Specifically, the control unit 6 stores in advance the reception intensity of the ultrasonic wave S when the sheet P is one sheet as a reference intensity for comparison, and the multi-feed detection sensor 47 (ultrasonic reception unit 47b). The received intensity (actually measured value) obtained from the output signal is compared with the reference intensity, and if both match, it is determined that there is one sheet P, and if the received intensity (actually measured value) is greater than the reference intensity. If it is determined that there is no paper and the received intensity (actually measured value) is smaller than the reference intensity, it is determined that there are a plurality of sheets P (multiple feed).
Note that various sensors may be used as the double feed detection sensor 47 regardless of the ultrasonic type or the optical type as long as the physical quantity according to the number of sheets P is detected.

 Returning to FIG. 1, on the downstream side of the double feed detection sensor 47 on the paper transport path L, a pair of paper for adjusting the transport timing of the paper P transported from the double feed prevention mechanism 46 to the secondary transfer roller 49. A registration roller 48 is disposed. The pair of registration rollers 48 is composed of two rollers that face each other and rotate in the paper feeding direction while being pressed against each other.

 Note that a rotation drive mechanism (such as a motor and a reduction gear) (not shown) is connected to the rotation shaft of one roller of the registration roller 48, and the other roller is idled. That is, the forward rotation operation (start timing or stop timing of normal rotation, rotation speed, etc.) of one roller is controlled by the control of the rotation drive mechanism by the control unit 6 (particularly, the application of positive rotation torque by motor control), The roller is driven by one roller.

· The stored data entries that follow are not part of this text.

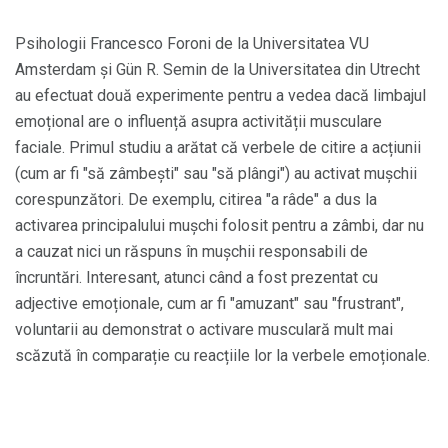
Psihologii Francesco Foroni de la Universitatea VU
Amsterdam și Gün R. Semin de la Universitatea din Utrecht
au efectuat două experimente pentru a vedea dacă limbajul
emoțional are o influență asupra activității musculare
faciale. Primul studiu a arătat că verbele de citire a acțiunii
(cum ar fi "să zâmbești" sau "să plângi") au activat mușchii
corespunzători. De exemplu, citirea "a râde" a dus la
activarea principalului mușchi folosit pentru a zâmbi, dar nu
a cauzat nici un răspuns în mușchii responsabili de
încruntări. Interesant, atunci când a fost prezentat cu
adjective emoționale, cum ar fi "amuzant" sau "frustrant",
voluntarii au demonstrat o activare musculară mult mai
scăzută în comparație cu reacțiile lor la verbele emoționale.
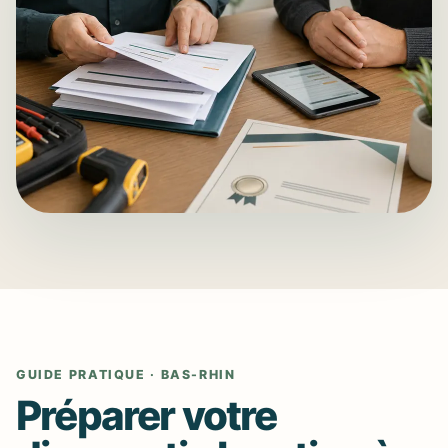
GUIDE PRATIQUE · BAS-RHIN
Préparer votre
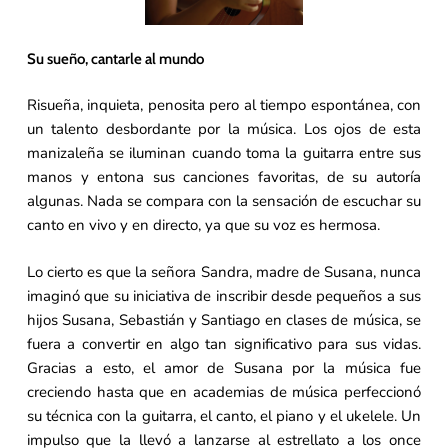
Su sueño, cantarle al mundo
Risueña, inquieta, penosita pero al tiempo espontánea, con
un talento desbordante por la música. Los ojos de esta
manizaleña se iluminan cuando toma la guitarra entre sus
manos y entona sus canciones favoritas, de su autoría
algunas. Nada se compara con la sensación de escuchar su
canto en vivo y en directo, ya que su voz es hermosa.
Lo cierto es que la señora Sandra, madre de Susana, nunca
imaginó que su iniciativa de inscribir desde pequeños a sus
hijos Susana, Sebastián y Santiago en clases de música, se
fuera a convertir en algo tan significativo para sus vidas.
Gracias a esto, el amor de Susana por la música fue
creciendo hasta que en academias de música perfeccionó
su técnica con la guitarra, el canto, el piano y el ukelele. Un
impulso que la llevó a lanzarse al estrellato a los once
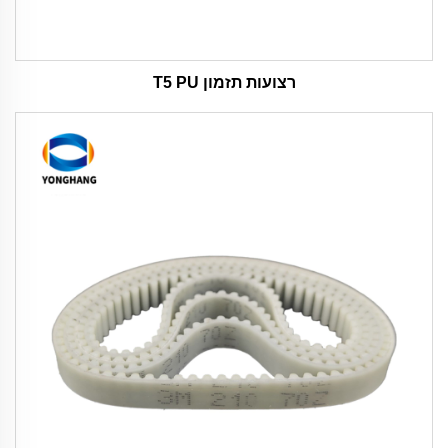
רצועות תזמון T5 PU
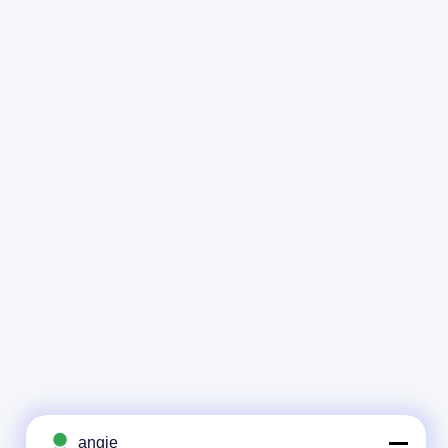
scaffale di 3TB
delle baie 1U
1U
angie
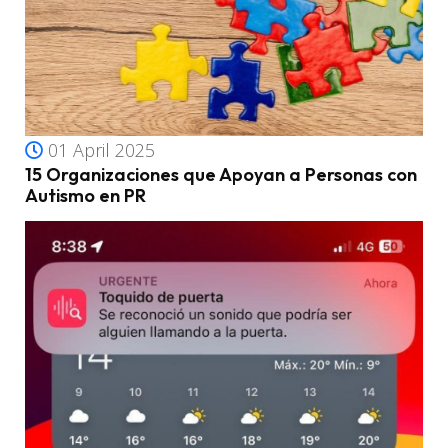
01 April 2025
15 Organizaciones que Apoyan a Personas con
Autismo en PR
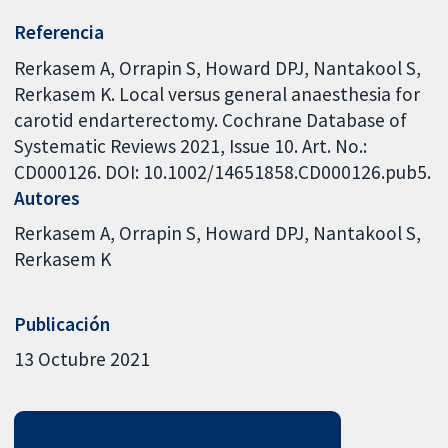
Referencia
Rerkasem A, Orrapin S, Howard DPJ, Nantakool S,
Rerkasem K. Local versus general anaesthesia for
carotid endarterectomy. Cochrane Database of
Systematic Reviews 2021, Issue 10. Art. No.:
CD000126. DOI: 10.1002/14651858.CD000126.pub5.
Autores
Rerkasem A
Orrapin S
Howard DPJ
Nantakool S
Rerkasem K
Publicación
13 Octubre 2021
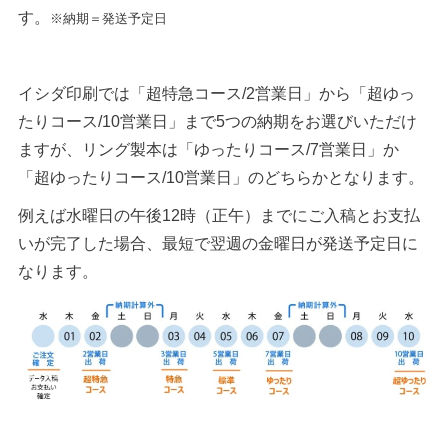
す。
※納期＝発送予定日
イシダ印刷では「超特急コース/2営業日」から「超ゆっ
たりコース/10営業日」まで5つの納期をお選びいただけ
ますが、リング製本は「ゆったりコース/7営業日」か
「超ゆったりコース/10営業日」のどちらかとなります。
例えば水曜日の午後12時（正午）までにご入稿とお支払
いが完了した場合、最短で翌週の金曜日が発送予定日に
なります。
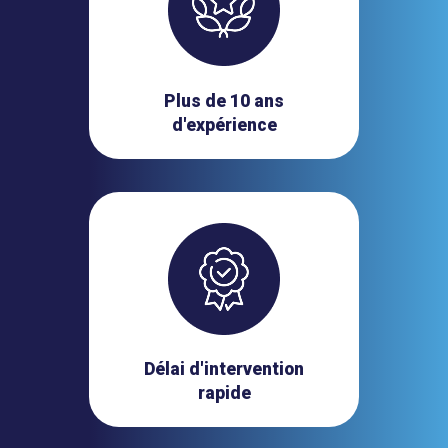
Plus de 10 ans
d'expérience
Délai d'intervention
rapide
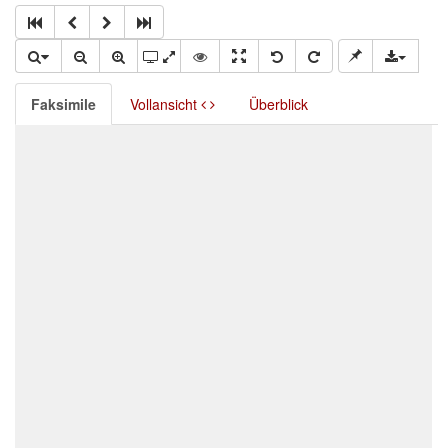
Faksimile
Vollansicht
Überblick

 The secondary transfer roller 49 is a roller that is disposed so as to sandwich the intermediate transfer belt 42 between the opposing transfer rollers and that forms a secondary transfer nip with the intermediate transfer belt 42. The intermediate transfer belt The toner image on 42 is secondarily transferred to the paper P. That is, the secondary transfer roller 49 applies the secondary transfer voltage with the intermediate transfer belt 42 and the paper P sandwiched in the secondary transfer nip, thereby transferring the toner image on the intermediate transfer belt 42 to the paper P. Next transfer.

   The fixing roller 50 includes a heating roller having a heater therein and a pressure roller pressed against the heating roller. The fixing roller 50 sandwiches the paper P on which the toner image is secondarily transferred by the secondary transfer roller 49. Thus, the paper P is heated and pressed to fix the toner image on the paper P. The paper discharge roller 51 discharges the paper P conveyed from the fixing roller 50 to the paper discharge tray 52. The paper discharge tray 52 is a tray that stores the paper P discharged by the paper discharge roller 51.

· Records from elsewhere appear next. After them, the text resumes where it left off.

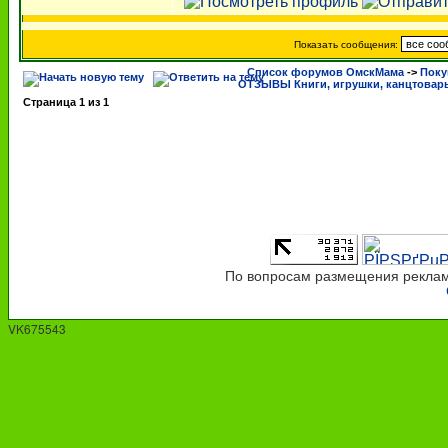
Показать сообщения:
Список форумов ОмскМама
->
Поку
ОТЗЫВЫ Книги, игрушки, канцтовар
Страница
1
из
1
По вопросам размещения рекламы
VK675543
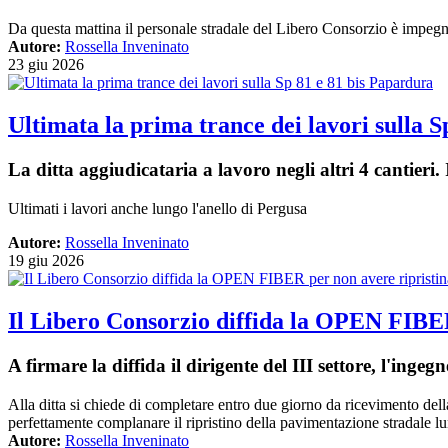
Da questa mattina il personale stradale del Libero Consorzio è impegnat
Autore:
Rossella Inveninato
23 giu 2026
Ultimata la prima trance dei lavori sulla 
La ditta aggiudicataria a lavoro negli altri 4 cantieri.
Ultimati i lavori anche lungo l'anello di Pergusa
Autore:
Rossella Inveninato
19 giu 2026
Il Libero Consorzio diffida la OPEN FIBER p
A firmare la diffida il dirigente del III settore, l'ing
Alla ditta si chiede di completare entro due giorno da ricevimento della
perfettamente complanare il ripristino della pavimentazione stradale lu
Autore:
Rossella Inveninato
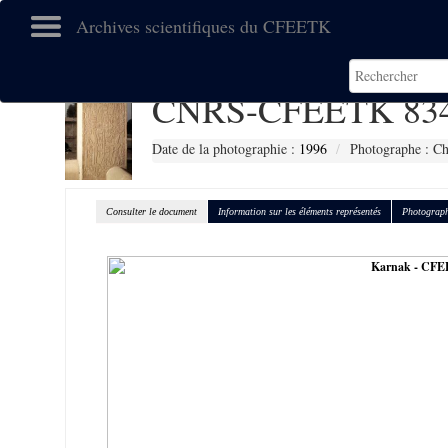
Archives scientifiques du CFEETK
CNRS-CFEETK 83
Date de la photographie :
1996
Photographe : Ch
Consulter le document
Information sur les éléments représentés
Photograph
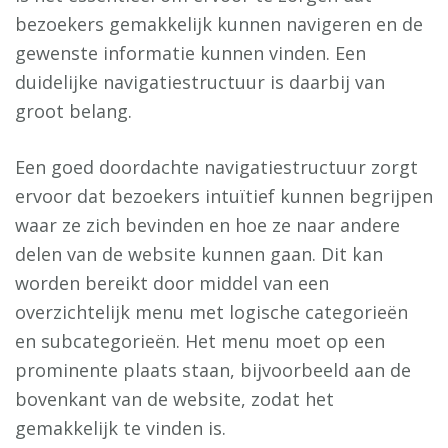
bezoekers gemakkelijk kunnen navigeren en de
gewenste informatie kunnen vinden. Een
duidelijke navigatiestructuur is daarbij van
groot belang.
Een goed doordachte navigatiestructuur zorgt
ervoor dat bezoekers intuïtief kunnen begrijpen
waar ze zich bevinden en hoe ze naar andere
delen van de website kunnen gaan. Dit kan
worden bereikt door middel van een
overzichtelijk menu met logische categorieën
en subcategorieën. Het menu moet op een
prominente plaats staan, bijvoorbeeld aan de
bovenkant van de website, zodat het
gemakkelijk te vinden is.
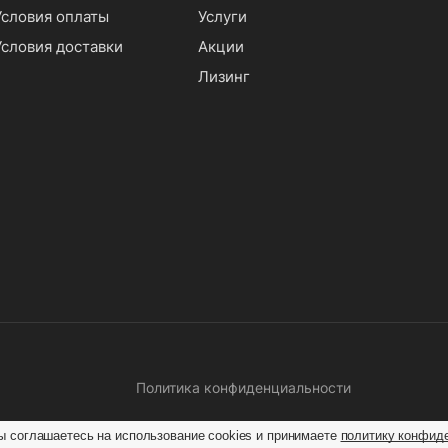
Условия оплаты
Услуги
Условия доставки
Акции
Лизинг
Политика конфиденциальности
ы соглашаетесь на использование cookies и принимаете
политику конфид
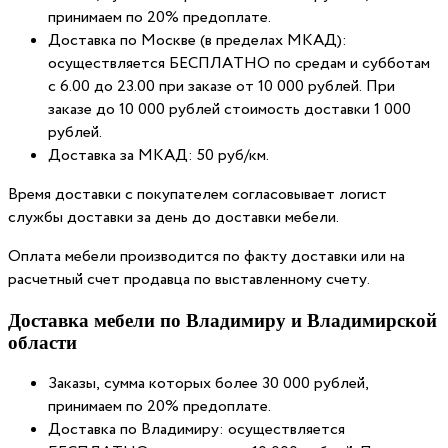
принимаем по 20% предоплате.
Доставка по Москве (в пределах МКАД):
осуществляется БЕСПЛАТНО по средам и субботам
с 6.00 до 23.00 при заказе от 10 000 рублей. При
заказе до 10 000 рублей стоимость доставки 1 000
рублей.
Доставка за МКАД: 50 руб/км.
Время доставки с покупателем согласовывает логист
службы доставки за день до доставки мебели.
Оплата мебели производится по факту доставки или на
расчетный счет продавца по выставленному счету.
Доставка мебели по Владимиру и Владимирской
области
Заказы, сумма которых более 30 000 рублей,
принимаем по 20% предоплате.
Доставка по Владимиру: осуществляется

   The communication unit 5 communicates with an external multifunction peripheral or facsimile apparatus via a telephone line based on a control signal input from the control unit 6, or with a client computer via a local area network. That is, the communication unit 5 has a communication function compliant with a LAN standard such as Ethernet (registered trademark) and a communication function compliant with a facsimile standard such as G3. The communication unit 5 performs e-mail transmission or facsimile transmission / reception, for example.

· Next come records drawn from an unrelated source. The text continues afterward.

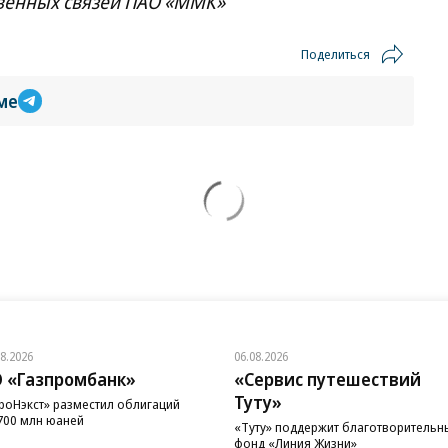
венных связей ПАО «ММК»
Поделиться
ме
08.2026
06.08.2026
 «Газпромбанк»
«Сервис путешествий
Туту»
роНэкст» разместил облигаций
700 млн юаней
«Туту» поддержит благотворительн
фонд «Линия Жизни»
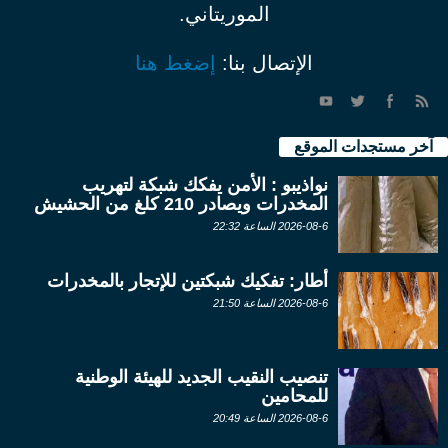
الموريتاني.
الإتصال بنا:
إضغط هنا
آخر مستجدات الموقع
نواذيبو : الأمن يفكك شبكة لتهريب
المخدرات ويصادر 210 كلغ من الحشيش
2026-08-6 الساعة 22:32
أطار: تفكيك شبكتين للإتجار بالمخدرات
2026-08-6 الساعة 21:50
تنصيب النقيب الجديد للهيئة الوطنية
للمحامين
2026-08-6 الساعة 20:49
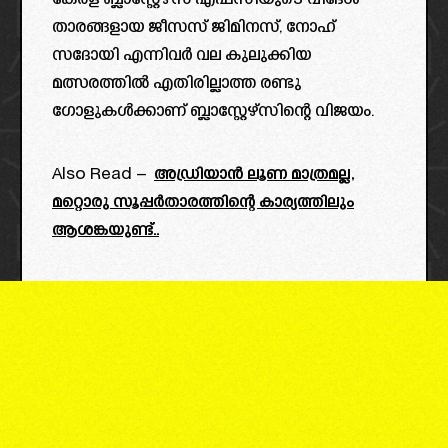
കേരള ബ്ലാസ്റ്റേഴ്സ് എഫ്സിയുടെ വിദേശ
താരങ്ങളായ ജീസസ് ജിമിനസ്, നോഹ്
സദോയി എന്നിവർ വല കുലുക്കിയ
മത്സരത്തിൽ എതിരില്ലാത്ത രണ്ടു
ഗോളുകൾക്കാണ് ബ്ലാസ്റ്റേഴ്സിന്റെ വിജയം.
Also Read –
അഡ്രിയാൻ ലൂണ മാത്രമല്ല,
മറ്റൊരു സൂപ്പർതാരത്തിന്റെ കാര്യത്തിലും
ആശങ്കയുണ്ട്..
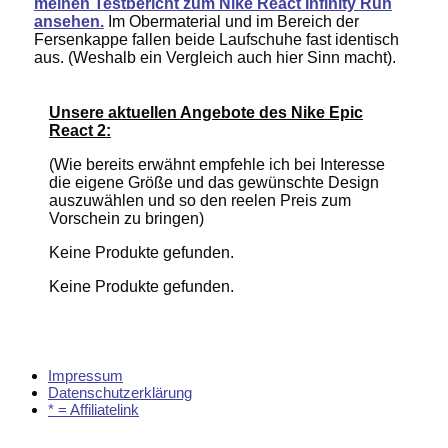
meinen Testbericht zum Nike React Infinity Run
ansehen.
Im Obermaterial und im Bereich der
Fersenkappe fallen beide Laufschuhe fast identisch
aus. (Weshalb ein Vergleich auch hier Sinn macht).
Unsere aktuellen Angebote des Nike Epic
React 2:
(Wie bereits erwähnt empfehle ich bei Interesse
die eigene Größe und das gewünschte Design
auszuwählen und so den reelen Preis zum
Vorschein zu bringen)
Keine Produkte gefunden.
Keine Produkte gefunden.
Impressum
Datenschutzerklärung
* = Affiliatelink
© Laufliebe.org |
Impressum
|
Datenschutz
| * = Affiliatelink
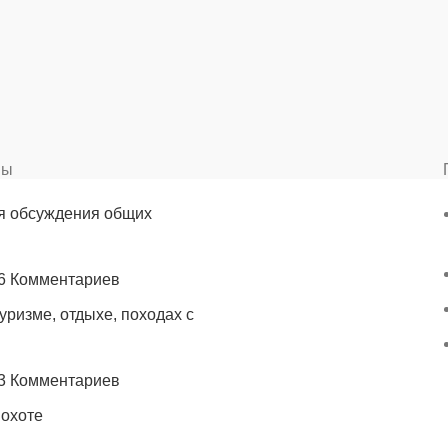
вы
я обсуждения общих
6 Комментариев
уризме, отдыхе, походах с
3 Комментариев
 охоте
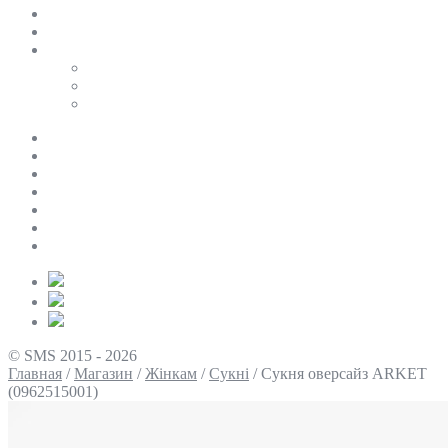
SALE
ПЕРСОНАЛЬНИЙ БАЙЄР
Таблиці розмірів
Uniqlo
COS
Victoria’s Secret
Про нас
Доставка та оплата
Умови повернення
Контакти
Політика конфіденційності
Умови використання
Блог
© SMS 2015 - 2026
Главная
/
Магазин
/
Жінкам
/
Сукні
/
Сукня оверсайз ARKET
(0962515001)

   The control unit 6 includes a CPU (Central Processing Unit), a ROM (Read Only Memory), a RAM (Random Access Memory), and an interface circuit that transmits and receives various signals to and from the above-described units, and is stored in the ROM. The overall operation of the multifunction device A is controlled based on the control program.

   The above is the overall configuration of the multifunction peripheral A. Among the above-described components, the control unit 6, the paper feed cassette 44, the paper feed roller 45, the double feed prevention mechanism 46, and the double feed detection sensor 47 are the same as those in the present embodiment. 1 constitutes a sheet feeding device. Further, the image forming unit 41, the intermediate transfer belt 42, the primary transfer roller 43, and the secondary transfer roller 49 function as a toner image transfer unit that transfers a toner image onto a sheet P fed from a sheet feeding device. The roller 50 functions as a fixing unit that fixes the toner image transferred onto the paper P, and the paper discharge roller 51 and the paper discharge tray 52 function as a paper discharge unit that discharges the paper P on which the toner image is fixed. To do.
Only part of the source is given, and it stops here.